Ko Mak
- Interactive map of Ko Mak

Geography
- Location: Songkhla Lake
- Coordinates: 7°25′54″N 100°21′05″E﻿ / ﻿7.43155°N 100.35135°E

Administration
- Thailand

Demographics
- Ethnic groups: Thai

= Ko Mak, Phatthalung =

Ko Mak (เกาะหมาก; /th/) is an island in Thailand that is located in the middle of Songkhla Lake, Pak Phayun District, Phatthalung Province in southern Thailand.

== Description ==
Surrounded by Songkhla Lake, the upper part is adjacent to Thale Noi Non-Hunting Area, the lower part is adjacent to Pakro Subdistrict, Singhanakhon District, Songkhla Province.

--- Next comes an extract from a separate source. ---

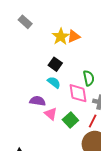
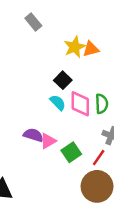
pink diamond: (78, 93) -> (80, 104), moved
purple semicircle: (38, 101) -> (33, 135), moved
pink triangle: (51, 114) -> (48, 141), turned 40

The island is rich in natural resources and biodiversity, with is also historically important, as archaeological evidence of human settlement has been discovered since prehistoric times, up until around 43 BCE to 57 AD. The flat plains along the island are flooded almost all year round. During the dry season, when the sea level dries up, green meadows appear instead. They are a food source for the local buffalo herds, which is a unique characteristic of this place.

The inhabitants of Songkhla Lake Basin work in fishing and livestock, and some have developed their own lands into tourist attractions that welcome visitors.